Laura Solon: Talking and Not Talking was a comedy sketch show created by British Perrier Award-winning comedian Laura Solon. The show was created with the BBC following her success with Kopfraper's Syndrome: One Man and His Incredible Mind and was first broadcast on BBC Radio 4. As in her previous shows, Talking and Not Talking is a compilation of a variety of short sketches featuring different recurring and one-off characters. The show was voted as the "Best British Radio Sketch Show of 2008" on the British Comedy Guide website.

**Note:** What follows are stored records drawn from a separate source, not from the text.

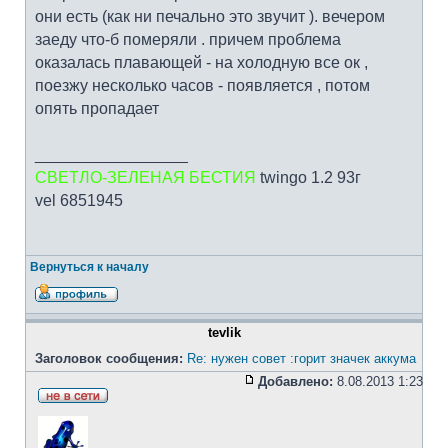
они есть (как ни печально это звучит ). вечером
заеду что-б померяли . причем проблема
оказалась плавающей - на холодную все ок ,
поезжу несколько часов - появляется , потом
опять пропадает
_________________
СВЕТЛО-ЗЕЛЕНАЯ БЕСТИЯ
twingo 1.2 93г
vel 6851945
Вернуться к началу
tevlik
Заголовок сообщения:
Re: нужен совет :горит значек аккума
Добавлено:
8.08.2013 1:23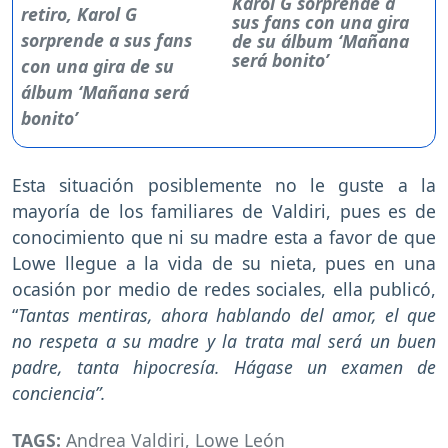
Karol G sorprende a
sus fans con una gira
de su álbum ‘Mañana
será bonito’
Esta situación posiblemente no le guste a la
mayoría de los familiares de Valdiri, pues es de
conocimiento que ni su madre esta a favor de que
Lowe llegue a la vida de su nieta, pues en una
ocasión por medio de redes sociales, ella publicó,
“
Tantas mentiras, ahora hablando del amor, el que
no respeta a su madre y la trata mal será un buen
padre, tanta hipocresía. Hágase un examen de
conciencia”.
TAGS:
Andrea Valdiri
,
Lowe León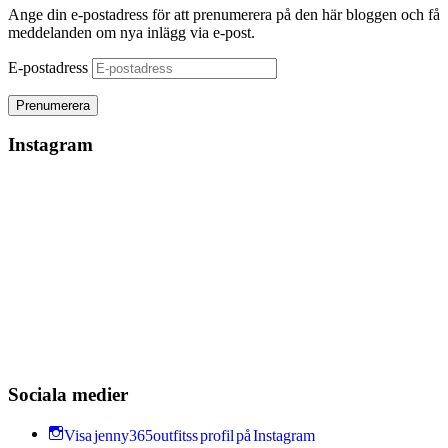
Ange din e-postadress för att prenumerera på den här bloggen och få
meddelanden om nya inlägg via e-post.
E-postadress
Instagram
Sociala medier
Visa jenny365outfitss profil på Instagram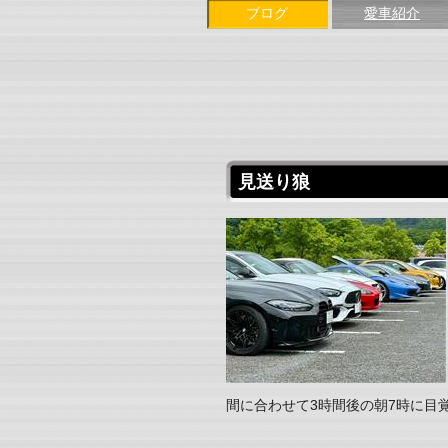
ブログ
愛車紹介
見送り狼
間に合わせて3時間後の朝7時に目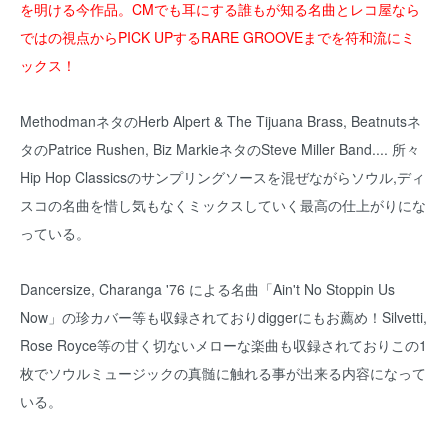
を明ける今作品。CMでも耳にする誰もが知る名曲とレコ屋なら
ではの視点からPICK UPするRARE GROOVEまでを符和流にミ
ックス！
MethodmanネタのHerb Alpert & The Tijuana Brass, Beatnutsネ
タのPatrice Rushen, Biz MarkieネタのSteve Miller Band.... 所々
Hip Hop Classicsのサンプリングソースを混ぜながらソウル,ディ
スコの名曲を惜し気もなくミックスしていく最高の仕上がりにな
っている。
Dancersize, Charanga '76 による名曲「Ain't No Stoppin Us
Now」の珍カバー等も収録されておりdiggerにもお薦め！Silvetti,
Rose Royce等の甘く切ないメローな楽曲も収録されておりこの1
枚でソウルミュージックの真髄に触れる事が出来る内容になって
いる。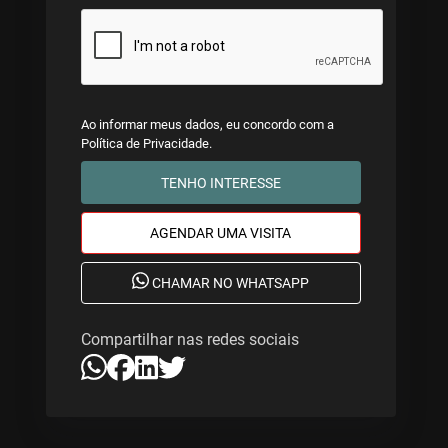
Ao informar meus dados, eu concordo com a
Política de Privacidade
.
TENHO INTERESSE
AGENDAR UMA VISITA
CHAMAR NO WHATSAPP
Compartilhar nas redes sociais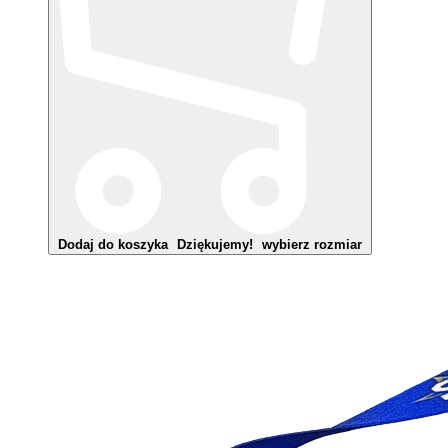
Dodaj do koszyka
Dziękujemy!
wybierz rozmiar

The first series was broadcast between 10 January 2007 and 14 February 2007. The second series was broadcast between 28 May 2008 and 2 July 2008. The third and final series was recorded in April and May 2009 and was broadcast between 18 November 2009 and 23 December 2009.

Recurring characters
China Lion, a china ornament owned by a demented Teutonic lady. In each of its appearances, the woman describes a different way by which she came by China Lion, always involving strange circumstances. In later series, the woman interrupts various BBC events to recount tales of imaginary battles between her and her domestic staff, and particularly her nemesis, the cleaner.
Gwynneth, a hilariously inept call centre operative with a Welsh accent who always gives completely useless advice.
Divorcee Carole Price, whose unworkable business ideas, such as the cushion cover cover, fail to distract from the fact that her life is falling apart. This character also appears in the TV series Al Murray's Multiple Personality Disorder.
The Time Travelling Pride and Prejudice girls, who use a stargate in order to find husbands and often appear through fridges and other appliances.
A Russian tyrant trying to settle into modern life in the UK.
A French journalist who hates the English.